What the task requires — Where the listing shows an image, skip it and output all other material unchanged.

Dataset records —
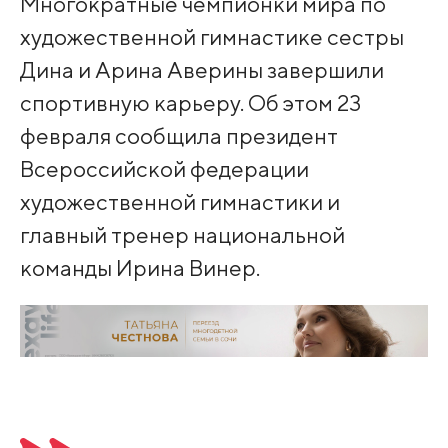
Многократные чемпионки мира по
художественной гимнастике сестры
Дина и Арина Аверины завершили
спортивную карьеру. Об этом 23
февраля сообщила президент
Всероссийской федерации
художественной гимнастики и
главный тренер национальной
команды Ирина Винер.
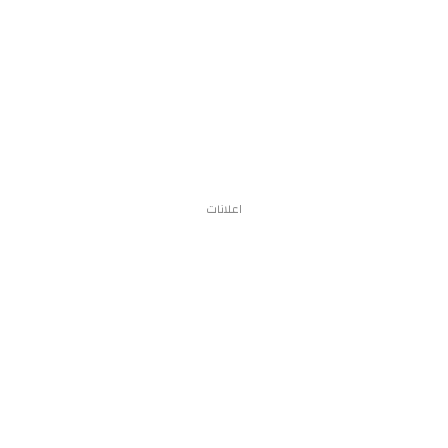
اعلانات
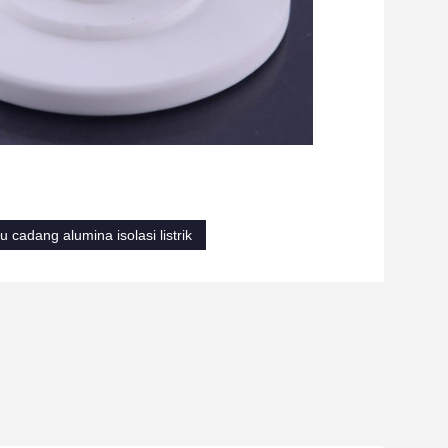
u cadang alumina isolasi listrik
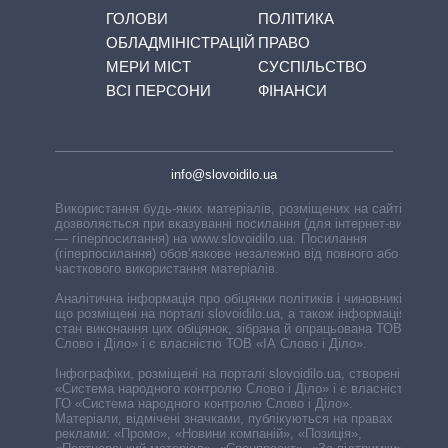
ГОЛОВИ
ПОЛІТИКА
ОБЛАДМІНІСТРАЦІЙ
ПРАВО
МЕРИ МІСТ
СУСПІЛЬСТВО
ВСІ ПЕРСОНИ
ФІНАНСИ
info@slovoidilo.ua
Використання будь-яких матеріалів, розміщених на сайті,
дозволяється при вказуванні посилання (для інтернет-видань
— гіперпосилання) на www.slovoidilo.ua. Посилання
(гіперпосилання) обов’язкове незалежно від повного або
часткового використання матеріалів.
Аналітична інформація про обіцянки політиків і чиновників,
що розміщені на порталі slovoidilo.ua, а також інформація про
стан виконання цих обіцянок, зібрана й опрацьована ТОВ «ІА
Слово і Діло» і є власністю ТОВ «ІА Слово і Діло».
Інфографіки, розміщені на порталі slovoidilo.ua, створені ГО
«Система народного контролю Слово і Діло» і є власністю
ГО «Система народного контролю Слово і Діло».
Матеріали, відмічені значками, публікуються на правах
реклами: «Промо», «Новини компаній», «Позиція»,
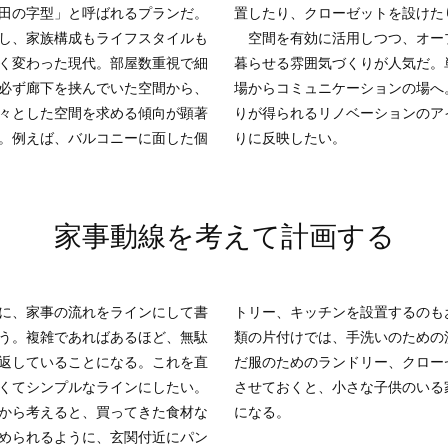
田の字型」と呼ばれるプランだ。
置したり、クローゼットを設けた
し、家族構成もライフスタイルも
空間を有効に活用しつつ、オー
きく変わった現代。部屋数重視で細
暮らせる雰囲気づくりが人気だ。
必ず廊下を挟んでいた空間から、
場からコミュニケーションの場へ
々とした空間を求める傾向が顕著
りが得られるリノベーションのア
。例えば、バルコニーに面した個
りに反映したい。
家事動線を考えて計画する
に、家事の流れをラインにして書
チンを設置するのもおすすめ。衣
う。複雑であればあるほど、無駄
は、手洗いのための洗面所、脱い
返していることになる。これを直
ランドリー、クローゼットを隣接
くてシンプルなラインにしたい。
、小さな子供のいる家庭でもラク
から考えると、買ってきた食材な
になる。
められるように、玄関付近にパン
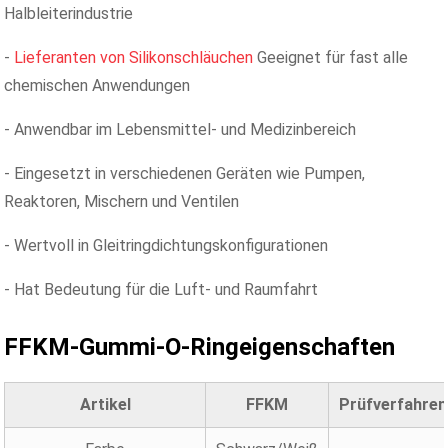
Halbleiterindustrie
-
Lieferanten von Silikonschläuchen
Geeignet für fast alle
chemischen Anwendungen
- Anwendbar im Lebensmittel- und Medizinbereich
- Eingesetzt in verschiedenen Geräten wie Pumpen,
Reaktoren, Mischern und Ventilen
- Wertvoll in Gleitringdichtungskonfigurationen
- Hat Bedeutung für die Luft- und Raumfahrt
FFKM-Gummi-O-Ringeigenschaften
Artikel
FFKM
Prüfverfahren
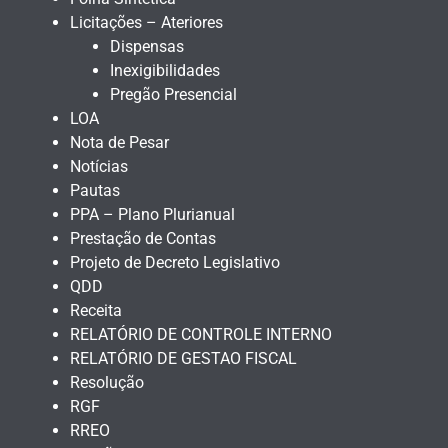
Licitações – Ateriores
Dispensas
Inexigibilidades
Pregão Presencial
LOA
Nota de Pesar
Notícias
Pautas
PPA – Plano Plurianual
Prestação de Contas
Projeto de Decreto Legislativo
QDD
Receita
RELATÓRIO DE CONTROLE INTERNO
RELATÓRIO DE GESTAO FISCAL
Resolução
RGF
RREO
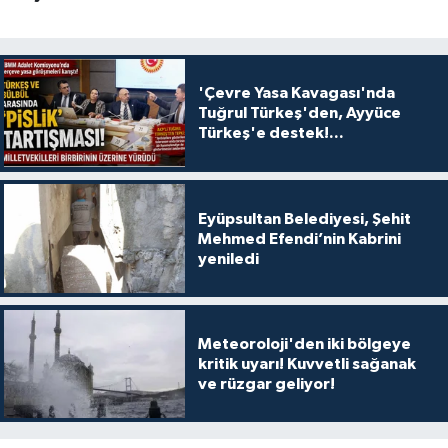
'Çevre Yasa Kavagası'nda
Tuğrul Türkeş'den, Ayyüce
Türkeş'e destek!...
Eyüpsultan Belediyesi, Şehit
Mehmed Efendi’nin Kabrini
yeniledi
Meteoroloji'den iki bölgeye
kritik uyarı! Kuvvetli sağanak
ve rüzgar geliyor!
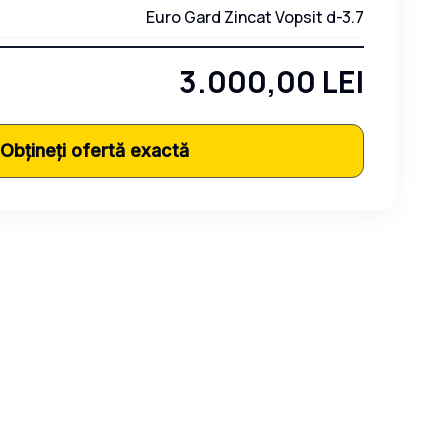
Euro Gard Zincat Vopsit d-3.7
3.000,00 LEI
Obțineți ofertă exactă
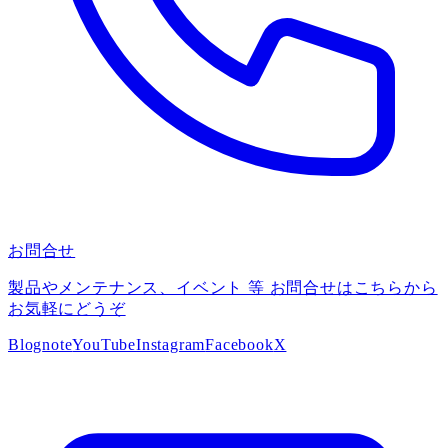
お問合せ
製品やメンテナンス、イベント 等 お問合せはこちらから
お気軽にどうぞ
Blog
note
YouTube
Instagram
Facebook
X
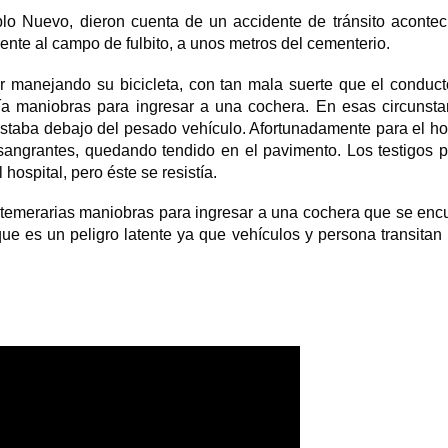
lo Nuevo, dieron cuenta de un accidente de tránsito acontec
nte al campo de fulbito, a unos metros del cementerio.
ar manejando su bicicleta, con tan mala suerte que el conduct
ía maniobras para ingresar a una cochera. En esas circunsta
lastaba debajo del pesado vehículo. Afortunadamente para el h
s sangrantes, quedando tendido en el pavimento. Los testigos 
 hospital, pero éste se resistía.
emerarias maniobras para ingresar a una cochera que se enc
ue es un peligro latente ya que vehículos y persona transitan 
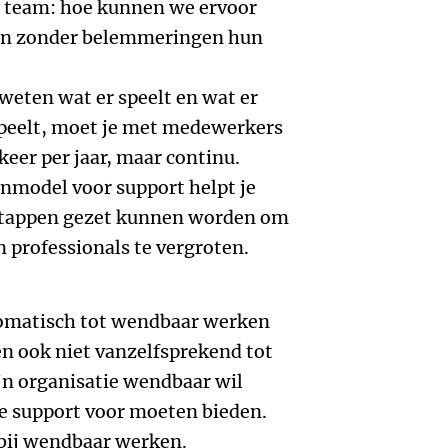
jn team: hoe kunnen we ervoor
id en zonder belemmeringen hun
weten wat er speelt en wat er
speelt, moet je met medewerkers
keer per jaar, maar continu.
nmodel voor support helpt je
 stappen gezet kunnen worden om
 professionals te vergroten.
utomatisch tot wendbaar werken
en ook niet vanzelfsprekend tot
jn organisatie wendbaar wil
de support voor moeten bieden.
 bij wendbaar werken.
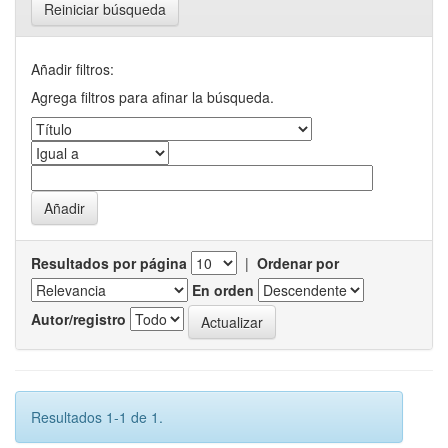
Reiniciar búsqueda
Añadir filtros:
Agrega filtros para afinar la búsqueda.
Resultados por página
|
Ordenar por
En orden
Autor/registro
Resultados 1-1 de 1.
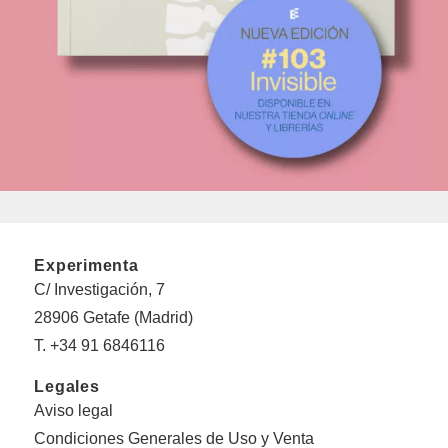
Experimenta
C/ Investigación, 7
28906 Getafe (Madrid)
T. +34 91 6846116
Legales
Aviso legal
Condiciones Generales de Uso y Venta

Output —
Многократные чемпионки мира по
художественной гимнастике сестры
Дина и Арина Аверины завершили
спортивную карьеру. Об этом 23
февраля сообщила президент
Всероссийской федерации
художественной гимнастики и
главный тренер национальной
команды Ирина Винер.
اعلانات
u cadang alumina isolasi listrik
ГОЛОВИ
ПОЛІТИКА
ОБЛАДМІНІСТРАЦІЙ
ПРАВО
МЕРИ МІСТ
СУСПІЛЬСТВО
ВСІ ПЕРСОНИ
ФІНАНСИ
info@slovoidilo.ua
Використання будь-яких матеріалів, розміщених на сайті,
дозволяється при вказуванні посилання (для інтернет-видань
— гіперпосилання) на www.slovoidilo.ua. Посилання
(гіперпосилання) обов’язкове незалежно від повного або
часткового використання матеріалів.
Аналітична інформація про обіцянки політиків і чиновників,
що розміщені на порталі slovoidilo.ua, а також інформація про
стан виконання цих обіцянок, зібрана й опрацьована ТОВ «ІА
Слово і Діло» і є власністю ТОВ «ІА Слово і Діло».
Інфографіки, розміщені на порталі slovoidilo.ua, створені ГО
«Система народного контролю Слово і Діло» і є власністю
ГО «Система народного контролю Слово і Діло».
Матеріали, відмічені значками, публікуються на правах
реклами: «Промо», «Новини компаній», «Позиція»,
田の字型」と呼ばれるプランだ。
置したり、クローゼットを設けた
し、家族構成もライフスタイルも
空間を有効に活用しつつ、オー
きく変わった現代。部屋数重視で細
暮らせる雰囲気づくりが人気だ。
必ず廊下を挟んでいた空間から、
場からコミュニケーションの場へ
々とした空間を求める傾向が顕著
りが得られるリノベーションのア
。例えば、バルコニーに面した個
りに反映したい。
家事動線を考えて計画する
に、家事の流れをラインにして書
チンを設置するのもおすすめ。衣
う。複雑であればあるほど、無駄
は、手洗いのための洗面所、脱い
返していることになる。これを直
ランドリー、クローゼットを隣接
くてシンプルなラインにしたい。
、小さな子供のいる家庭でもラク
から考えると、買ってきた食材な
になる。
められるように、玄関付近にパン
Halbleiterindustrie
-
Lieferanten von Silikonschläuchen
Geeignet für fast alle
chemischen Anwendungen
- Anwendbar im Lebensmittel- und Medizinbereich
- Eingesetzt in verschiedenen Geräten wie Pumpen,
Reaktoren, Mischern und Ventilen
- Wertvoll in Gleitringdichtungskonfigurationen
- Hat Bedeutung für die Luft- und Raumfahrt
FFKM-Gummi-O-Ringeigenschaften
Artikel
FFKM
Prüfverfahren
Licitações – Ateriores
Dispensas
Inexigibilidades
Pregão Presencial
LOA
Nota de Pesar
Notícias
Pautas
PPA – Plano Plurianual
Prestação de Contas
Projeto de Decreto Legislativo
QDD
Receita
RELATÓRIO DE CONTROLE INTERNO
RELATÓRIO DE GESTAO FISCAL
Resolução
RGF
RREO
'Çevre Yasa Kavagası'nda
Tuğrul Türkeş'den, Ayyüce
Türkeş'e destek!...
Eyüpsultan Belediyesi, Şehit
Mehmed Efendi’nin Kabrini
yeniledi
Meteoroloji'den iki bölgeye
kritik uyarı! Kuvvetli sağanak
ve rüzgar geliyor!
Euro Gard Zincat Vopsit d-3.7
3.000,00 LEI
Obțineți ofertă exactă
お問合せ
製品やメンテナンス、イベント 等 お問合せはこちらから
お気軽にどうぞ
Blog
note
YouTube
Instagram
Facebook
X
lo Nuevo, dieron cuenta de un accidente de tránsito acontec
nte al campo de fulbito, a unos metros del cementerio.
ar manejando su bicicleta, con tan mala suerte que el conduct
ía maniobras para ingresar a una cochera. En esas circunsta
lastaba debajo del pesado vehículo. Afortunadamente para el h
s sangrantes, quedando tendido en el pavimento. Los testigos 
 hospital, pero éste se resistía.
emerarias maniobras para ingresar a una cochera que se enc
ue es un peligro latente ya que vehículos y persona transitan 
jn team: hoe kunnen we ervoor
id en zonder belemmeringen hun
weten wat er speelt en wat er
speelt, moet je met medewerkers
keer per jaar, maar continu.
nmodel voor support helpt je
 stappen gezet kunnen worden om
 professionals te vergroten.
utomatisch tot wendbaar werken
en ook niet vanzelfsprekend tot
jn organisatie wendbaar wil
de support voor moeten bieden.
 bij wendbaar werken.
Reiniciar búsqueda
Añadir filtros:
Agrega filtros para afinar la búsqueda.
Resultados por página
|
Ordenar por
En orden
Autor/registro
Resultados 1-1 de 1.
Experimenta
C/ Investigación, 7
28906 Getafe (Madrid)
T. +34 91 6846116
Legales
Aviso legal
Condiciones Generales de Uso y Venta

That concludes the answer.